• TASK TO COMPLETE: A verbatim copy of the full data, with no pictures, is the expected answer.

• PROVIDED DATA:
>>>>

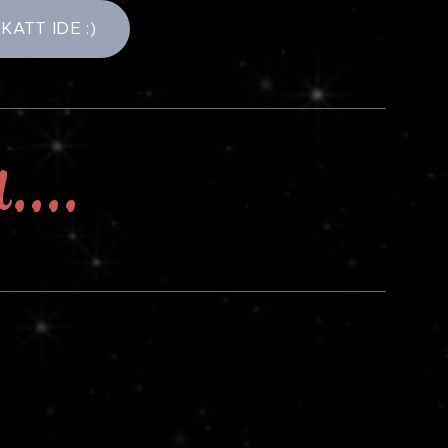
l KATT IDE :)
....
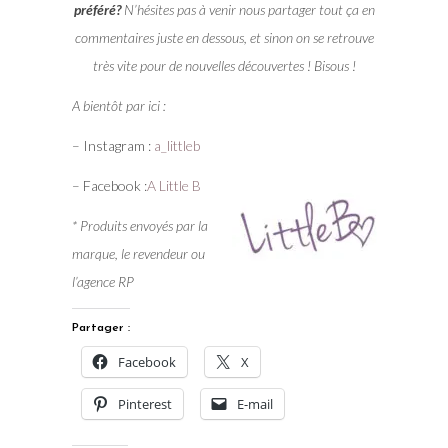
préféré?
N’hésites pas à venir nous partager tout ça en
commentaires juste en dessous, et sinon on se retrouve
très vite pour de nouvelles découvertes ! Bisous !
A bientôt par ici :
– Instagram :
a_littleb
– Facebook :
A Little B
* Produits envoyés par la
marque, le revendeur ou
l’agence RP
Partager :
Facebook
X
Pinterest
E-mail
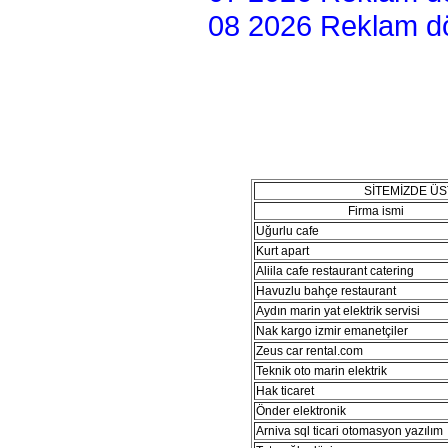
08 2026 Reklam dön
SİTEMİZDE Ü
Firma ismi
Uğurlu cafe
Kurt apart
Aliila cafe restaurant catering
Havuzlu bahçe restaurant
Aydın marin yat elektrik servisi
Nak kargo izmir emanetçiler
Zeus car rental.com
Teknik oto marin elektrik
Hak ticaret
Önder elektronik
Arniva sql ticari otomasyon yazılım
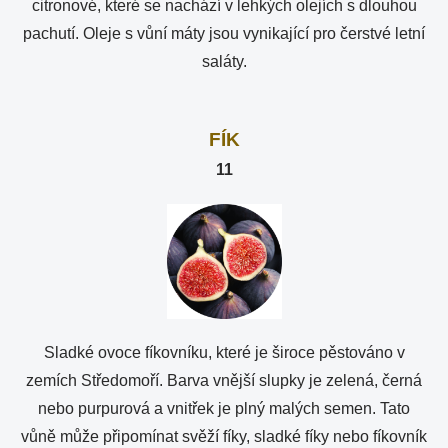
citronové, které se nachází v lehkých olejích s dlouhou
pachutí. Oleje s vůní máty jsou vynikající pro čerstvé letní
saláty.
FÍK
11
Sladké ovoce fíkovníku, které je široce pěstováno v
zemích Středomoří. Barva vnější slupky je zelená, černá
nebo purpurová a vnitřek je plný malých semen. Tato
vůně může připomínat svěží fíky, sladké fíky nebo fíkovník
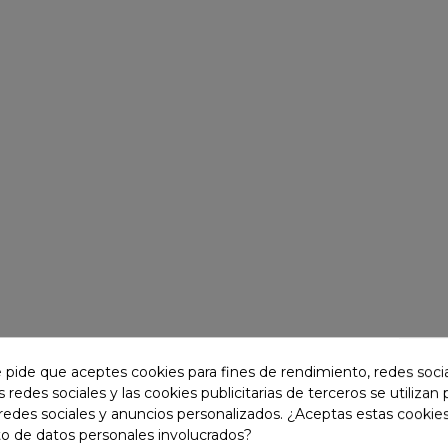
e pide que aceptes cookies para fines de rendimiento, redes soci
s redes sociales y las cookies publicitarias de terceros se utilizan
redes sociales y anuncios personalizados. ¿Aceptas estas cookies
JAS
-30
%
o de datos personales involucrados?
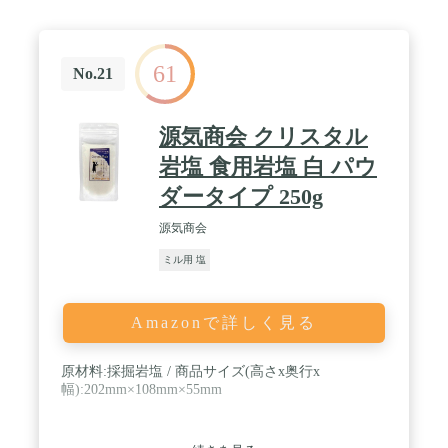
61
No.21
源気商会 クリスタル
岩塩 食用岩塩 白 パウ
ダータイプ 250g
源気商会
ミル用 塩
Amazonで詳しく見る
原材料:採掘岩塩 / 商品サイズ(高さx奥行x
幅):202mm×108mm×55mm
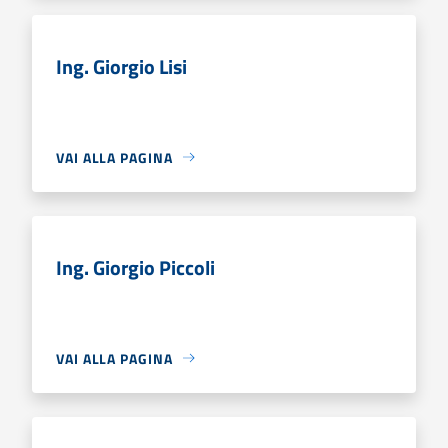
Ing. Giorgio Lisi
VAI ALLA PAGINA
Ing. Giorgio Piccoli
VAI ALLA PAGINA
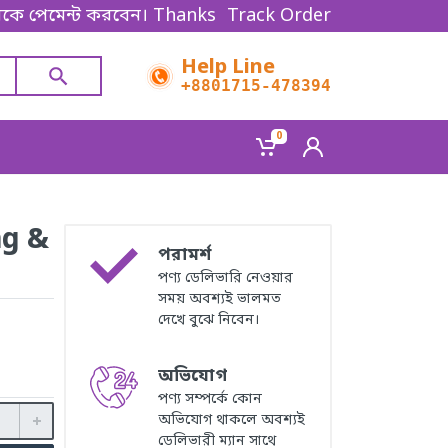
্ট করবেন। Thanks for shopping!
Track Order
Help Line
+8801715-478394
0
ng &
পরামর্শ
পণ্য ডেলিভারি নেওয়ার
সময় অবশ্যই ভালমত
দেখে বুঝে নিবেন।
অভিযোগ
পণ্য সম্পর্কে কোন
অভিযোগ থাকলে অবশ্যই
ডেলিভারী ম্যান সাথে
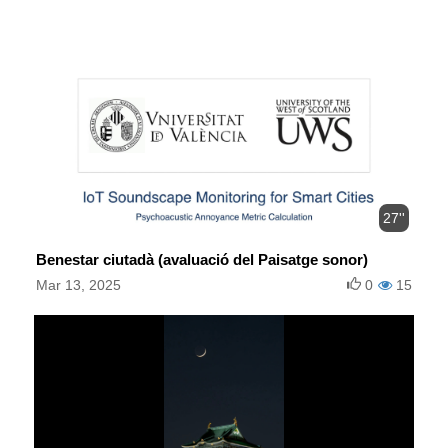
27''
Benestar ciutadà (avaluació del Paisatge sonor)
Mar 13, 2025
0
15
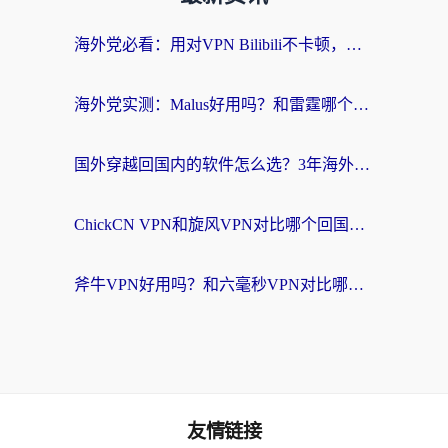
海外党必看：用对VPN Bilibili不卡顿，英国玩国内游戏也丝滑——2026回国加速器选择指南
海外党实测：Malus好用吗？和雷霆哪个好？+ 3款热门加速器深度对比
国外穿越回国内的软件怎么选？3年海外党亲测实用指南，告别地域限制
ChickCN VPN和旋风VPN对比哪个回国效果更好？海外党实测回国内网神器指南
斧牛VPN好用吗？和六毫秒VPN对比哪个回国效果更好？海外党亲测实用指南
友情链接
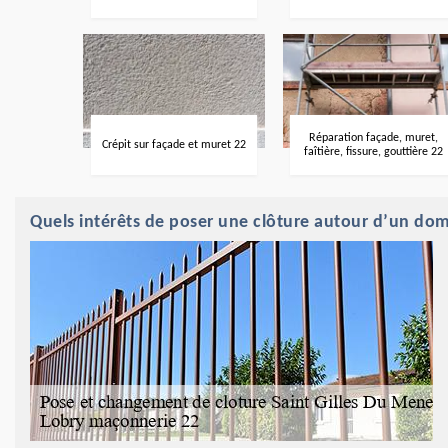
Réparation façade, muret,
Crépit sur façade et muret 22
faîtière, fissure, gouttière 22
Quels intérêts de poser une clôture autour d’un do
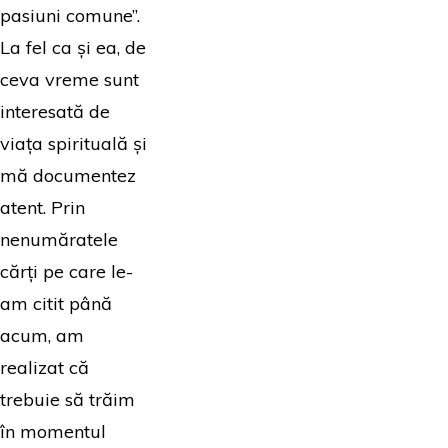
pasiuni comune”.
La fel ca și ea, de
ceva vreme sunt
interesată de
viața spirituală și
mă documentez
atent. Prin
nenumăratele
cărți pe care le-
am citit până
acum, am
realizat că
trebuie să trăim
în momentul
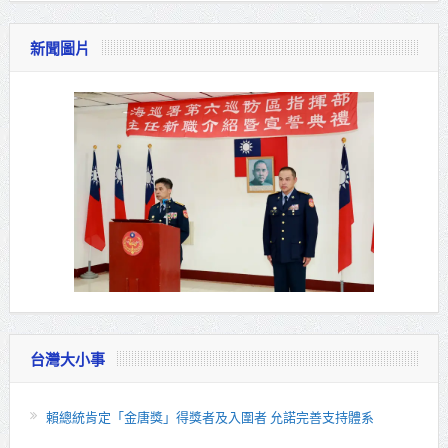
新聞圖片
台灣大小事
賴總統肯定「金唐獎」得獎者及入圍者 允諾完善支持體系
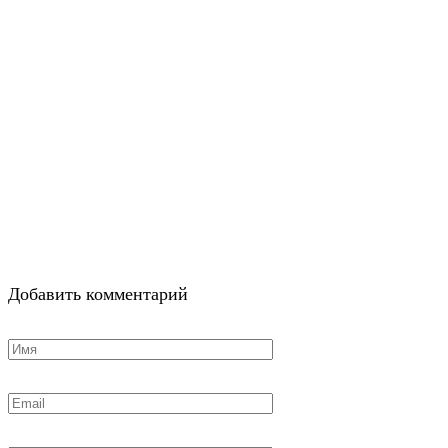
Добавить комментарий
Имя
*
Email
*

<<<<

• EXPECTED OUTPUT:
l KATT IDE :)
....
préféré?
N’hésites pas à venir nous partager tout ça en
commentaires juste en dessous, et sinon on se retrouve
très vite pour de nouvelles découvertes ! Bisous !
A bientôt par ici :
– Instagram :
a_littleb
– Facebook :
A Little B
* Produits envoyés par la
marque, le revendeur ou
l’agence RP
Partager :
Facebook
X
Pinterest
E-mail
08 2026 Reklam dön
SİTEMİZDE Ü
Firma ismi
Uğurlu cafe
Kurt apart
Aliila cafe restaurant catering
Havuzlu bahçe restaurant
Aydın marin yat elektrik servisi
Nak kargo izmir emanetçiler
Zeus car rental.com
Teknik oto marin elektrik
Hak ticaret
Önder elektronik
Arniva sql ticari otomasyon yazılım
citronové, které se nachází v lehkých olejích s dlouhou
pachutí. Oleje s vůní máty jsou vynikající pro čerstvé letní
saláty.
FÍK
11
Sladké ovoce fíkovníku, které je široce pěstováno v
zemích Středomoří. Barva vnější slupky je zelená, černá
nebo purpurová a vnitřek je plný malých semen. Tato
vůně může připomínat svěží fíky, sladké fíky nebo fíkovník
e pide que aceptes cookies para fines de rendimiento, redes soci
s redes sociales y las cookies publicitarias de terceros se utilizan
redes sociales y anuncios personalizados. ¿Aceptas estas cookies
JAS
-30
%
o de datos personales involucrados?
61
No.21
源気商会 クリスタル
岩塩 食用岩塩 白 パウ
ダータイプ 250g
源気商会
ミル用 塩
Amazonで詳しく見る
原材料:採掘岩塩 / 商品サイズ(高さx奥行x
幅):202mm×108mm×55mm
Ing. Giorgio Lisi
VAI ALLA PAGINA
Ing. Giorgio Piccoli
VAI ALLA PAGINA
্ট করবেন। Thanks for shopping!
Track Order
Help Line
+8801715-478394
0
ng &
পরামর্শ
পণ্য ডেলিভারি নেওয়ার
সময় অবশ্যই ভালমত
দেখে বুঝে নিবেন।
অভিযোগ
পণ্য সম্পর্কে কোন
অভিযোগ থাকলে অবশ্যই
ডেলিভারী ম্যান সাথে
27''
Benestar ciutadà (avaluació del Paisatge sonor)
Mar 13, 2025
0
15
海外党必看：用对VPN Bilibili不卡顿，英国玩国内游戏也丝滑——2026回国加速器选择指南
海外党实测：Malus好用吗？和雷霆哪个好？+ 3款热门加速器深度对比
国外穿越回国内的软件怎么选？3年海外党亲测实用指南，告别地域限制
ChickCN VPN和旋风VPN对比哪个回国效果更好？海外党实测回国内网神器指南
斧牛VPN好用吗？和六毫秒VPN对比哪个回国效果更好？海外党亲测实用指南
友情链接
Réparation façade, muret,
Crépit sur façade et muret 22
faîtière, fissure, gouttière 22
Quels intérêts de poser une clôture autour d’un do
pasiuni comune”.
La fel ca și ea, de
ceva vreme sunt
interesată de
viața spirituală și
mă documentez
atent. Prin
nenumăratele
cărți pe care le-
am citit până
acum, am
realizat că
trebuie să trăim
în momentul
新聞圖片
台灣大小事
賴總統肯定「金唐獎」得獎者及入圍者 允諾完善支持體系
Добавить комментарий
Имя
*
Email
*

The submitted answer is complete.